WHAT YOU SHOULD DO>
Within the entries that follow, show each line where the word "Коврики" occurs.

INPUT DATA>
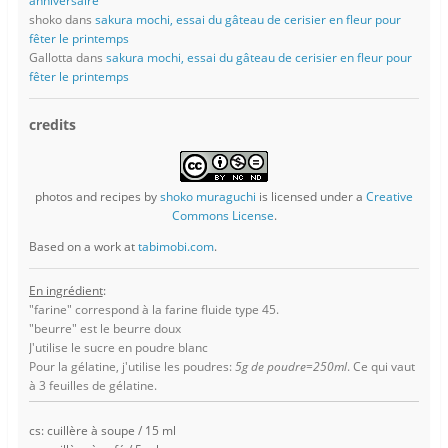
anniversaire
shoko
dans
sakura mochi, essai du gâteau de cerisier en fleur pour
fêter le printemps
Gallotta
dans
sakura mochi, essai du gâteau de cerisier en fleur pour
fêter le printemps
credits
photos and recipes
by
shoko muraguchi
is licensed under a
Creative
Commons License
.
Based on a work at
tabimobi.com
.
En ingrédient
:
"farine" correspond à la farine fluide type 45.
"beurre" est le beurre doux
J'utilise le sucre en poudre blanc
Pour la gélatine, j'utilise les poudres:
5g de poudre=250ml
. Ce qui vaut
à 3 feuilles de gélatine.
cs: cuillère à soupe / 15 ml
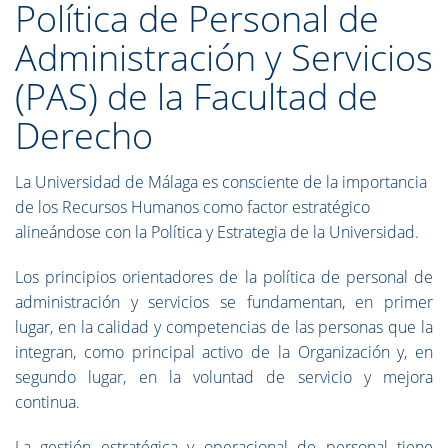
Política de Personal de
Administración y Servicios
(PAS) de la Facultad de
Derecho
La Universidad de Málaga es consciente de la importancia
de los Recursos Humanos como factor estratégico
alineándose con la Política y Estrategia de la Universidad.
Los principios orientadores de la política de personal de
administración y servicios se fundamentan, en primer
lugar, en la calidad y competencias de las personas que la
integran, como principal activo de la Organización y, en
segundo lugar, en la voluntad de servicio y mejora
continua.
La gestión estratégica y operacional de personal tiene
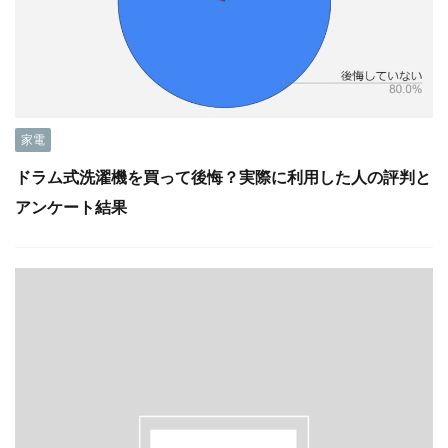
家電
ドラム式洗濯機を買って後悔？実際に利用した人の評判と
アンケート結果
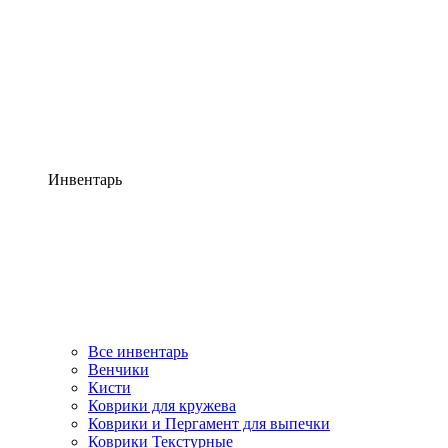
Инвентарь
Все инвентарь
Венчики
Кисти
Коврики для кружева
Коврики и Пергамент для выпечки
Коврики Текстурные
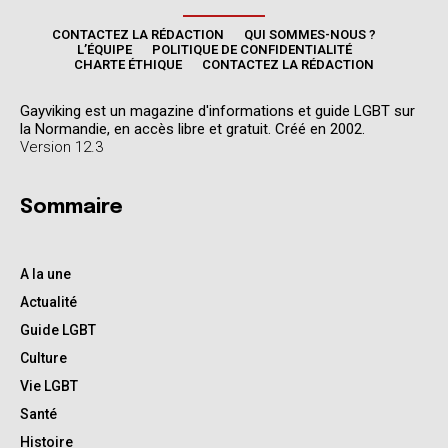
CONTACTEZ LA RÉDACTION
QUI SOMMES-NOUS ?
L’ÉQUIPE
POLITIQUE DE CONFIDENTIALITÉ
CHARTE ÉTHIQUE
CONTACTEZ LA RÉDACTION
Gayviking est un magazine d'informations et guide LGBT sur
la Normandie, en accès libre et gratuit. Créé en 2002.
Version 12.3
Sommaire
A la une
Actualité
Guide LGBT
Culture
Vie LGBT
Santé
Histoire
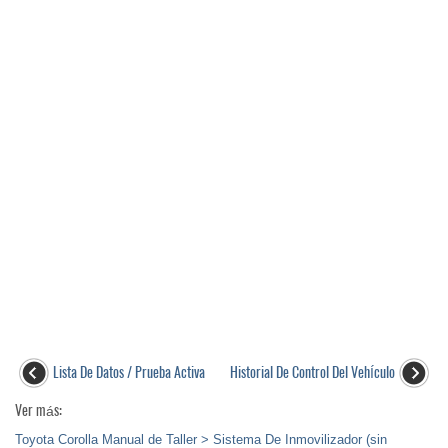
Lista De Datos / Prueba Activa
Historial De Control Del VehÍculo
Ver más:
Toyota Corolla Manual de Taller > Sistema De Inmovilizador (sin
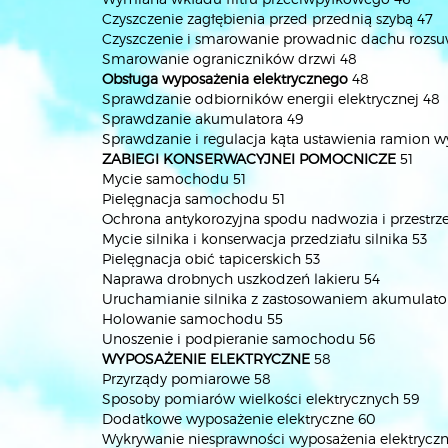
Czyszczenie zagłębienia przed przednią szybą 47
Czyszczenie i smarowanie prowadnic dachu rozs
Smarowanie ograniczników drzwi 48
Obsługa wyposażenia elektrycznego
48
Sprawdzanie odbiorników energii elektrycznej 48
Sprawdzanie akumulatora 49
Sprawdzanie i regulacja kąta ustawienia ramion 
ZABIEGI KONSERWACYJNEI POMOCNICZE
51
Mycie samochodu 51
Pielęgnacja samochodu 51
Ochrona antykorozyjna spodu nadwozia i przestrz
Mycie silnika i konserwacja przedziału silnika 53
Pielęgnacja obić tapicerskich 53
Naprawa drobnych uszkodzeń lakieru 54
Uruchamianie silnika z zastosowaniem akumulat
Holowanie samochodu 55
Unoszenie i podpieranie samochodu 56
WYPOSAŻENIE ELEKTRYCZNE
58
Przyrządy pomiarowe 58
Sposoby pomiarów wielkości elektrycznych 59
Dodatkowe wyposażenie elektryczne 60
Wykrywanie niesprawności wyposażenia elektryczn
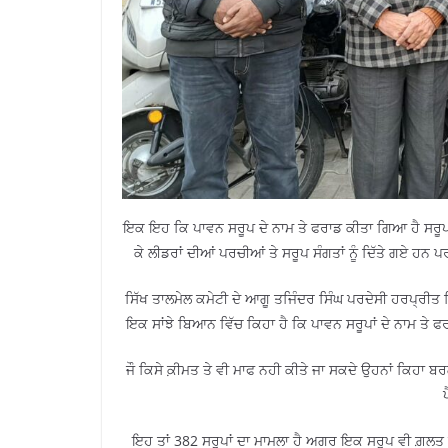
ਇਕ ਇਹ ਕਿ ਪਾਵਨ ਸਰੂਪ ਦੇ ਨਾਮ ਤੇ ਫਰਾਡ ਕੀਤਾ ਗਿਆ ਹੈ ਸਰੂਪ
ਕੇ ਲੀਡਰਾਂ ਦੀਆਂ ਪਰਚੀਆਂ ਤੇ ਸਰੂਪ ਸੰਗਤਾਂ ਨੂੰ ਦਿੱਤੇ ਗਏ ਹਨ
ਸਿੱਖ ਤਾਲਮੇਲ ਕਮੇਟੀ ਦੇ ਆਗੂ ਤਜਿੰਦਰ ਸਿੰਘ ਪਰਦੇਸੀ ਹਰਪ੍ਰੀਤ ਸ
ਇਕ ਸਾਂਝੇ ਬਿਆਨ ਵਿੱਚ ਕਿਹਾ ਹੈ ਕਿ ਪਾਵਨ ਸਰੂਪਾਂ ਦੇ ਨਾਮ ਤੇ ਫ
ਜੌ ਕਿਸੇ ਕ਼ੀਮਤ ਤੇ ਵੀ ਮਾਫ ਨਹੀ ਕੀਤੇ ਜਾ ਸਕਦੇ ਉਹਨਾਂ ਕਿਹਾ ਬਰ
ਇਹ ਤਾਂ 382 ਸਰੂਪਾਂ ਦਾ ਮਾਮਲਾ ਹੈ ਅਗਰ ਇਕ ਸਰੂਪ ਵੀ ਗ਼ਲਤ 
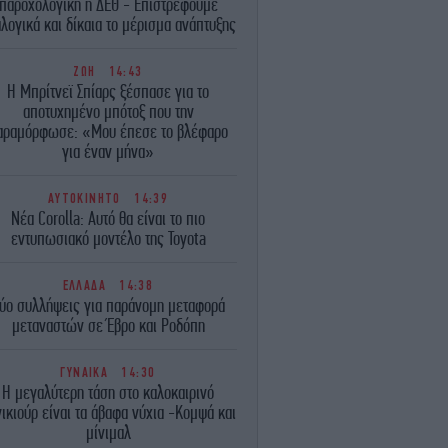
παροχολογική η ΔΕΘ - Επιστρέφουμε
λογικά και δίκαια το μέρισμα ανάπτυξης
ΖΩΗ
14:43
Η Μπρίτνεϊ Σπίαρς ξέσπασε για το
αποτυχημένο μπότοξ που την
αραμόρφωσε: «Μου έπεσε το βλέφαρο
για έναν μήνα»
ΑΥΤΟΚΙΝΗΤΟ
14:39
Νέα Corolla: Αυτό θα είναι το πιο
εντυπωσιακό μοντέλο της Toyota
ΕΛΛΑΔΑ
14:38
ύο συλλήψεις για παράνομη μεταφορά
μεταναστών σε Έβρο και Ροδόπη
ΓΥΝΑΙΚΑ
14:30
Η μεγαλύτερη τάση στο καλοκαιρινό
ικιούρ είναι τα άβαφα νύχια -Κομψά και
μίνιμαλ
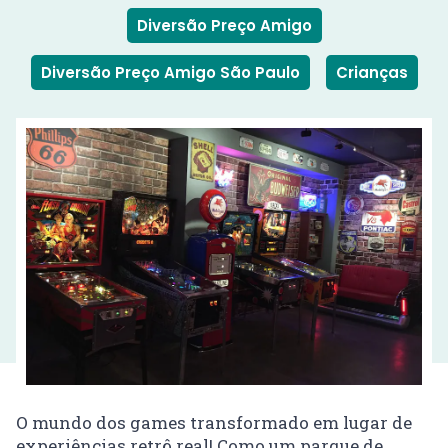
Diversão Preço Amigo
Diversão Preço Amigo São Paulo
Crianças
O mundo dos games transformado em lugar de
experiências retrô real! Como um parque de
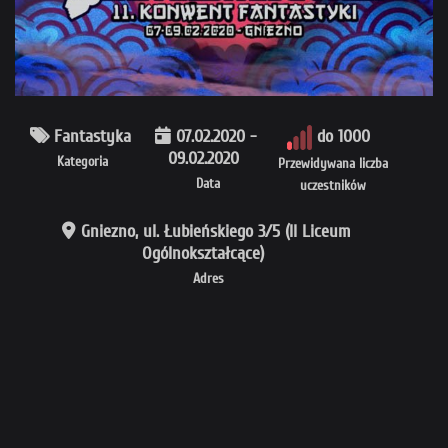
Fantastyka
07.02.2020 -
do 1000
09.02.2020
Kategoria
Przewidywana liczba
Data
uczestników
Gniezno, ul. Łubieńskiego 3/5 (II Liceum
Ogólnokształcące)
Adres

ANSWER SPACE>
Коврики для кружева
Коврики и Пергамент для выпечки
Коврики Текстурные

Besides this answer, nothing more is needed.